Survey of (sub)millimeter water masers in low-mass star-forming regions

Context. Water masers are common in star-forming regions (SFRs), with the 22.235 GHz transition widely detected in both high- and low-mass protostars. In contrast, (sub)millimeter water maser transitions remain poorly studied, especially in low-mass SFRs, due to atmospheric limitations and a lack of systematic surveys. Aims. We searched for millimeter water masers in a sample of low-mass SFRs previously known to exhibit 22 GHz emission.
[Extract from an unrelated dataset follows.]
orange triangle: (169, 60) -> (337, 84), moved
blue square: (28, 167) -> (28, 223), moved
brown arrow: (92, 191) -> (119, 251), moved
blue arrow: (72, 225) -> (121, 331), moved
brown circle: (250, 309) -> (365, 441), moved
Specifically, we targeted the 31,3-22,0, 102,9-93,6, and 51,5-42,2 transitions at 183.3, 321.2, and 325.2 GHz, respectively. We also examined their potential as probes of evolutionary stage by comparing them with previously reported Class I methanol masers (MMs). Methods. We used the SEPIA 180 and 345 receivers on the APEX 12 m telescope to carry out the observations. To assess the evolutionary stage of each source, we modeled their spectral energy distributions using archival data and used the derived dust temperatures as proxies of ages. We then compared the occurrence of water and MMs across the sample. Results. We detected 183.3 GHz water masers in 5 out of 18 sources. Among these, Serpens FIRS 1 also exhibits the 321.2 GHz transition line, and IRAS 16293-2422 shows all three targeted transitions (at 183.3, 321.2, and 325.2 GHz). The 325.2 GHz transition was detected only in IRAS 16293-2422. Despite excellent observing conditions, detection rates drop with increasing frequency, reflecting both intrinsic line weakness and variability. Notably, the brightest (sub)millimeter masers can reach flux densities comparable to those of the 22 GHz line. Comparisons of velocity profiles show that different transitions often trace distinct gas components. Water masers generally appear at earlier or comparable evolutionary stages than MMs, suggesting no universal maser-based age sequence. Conclusions. Our results demonstrate the detectability of submillimeter water in low-mass SFRs, although their occurrence is rare. Velocity overlap between some centimeter and millimeter components suggests partial spatial coincidence, but many features appear uniquely in one frequency regime, indicating that different transitions often trace distinct gas regions with varying physical conditions.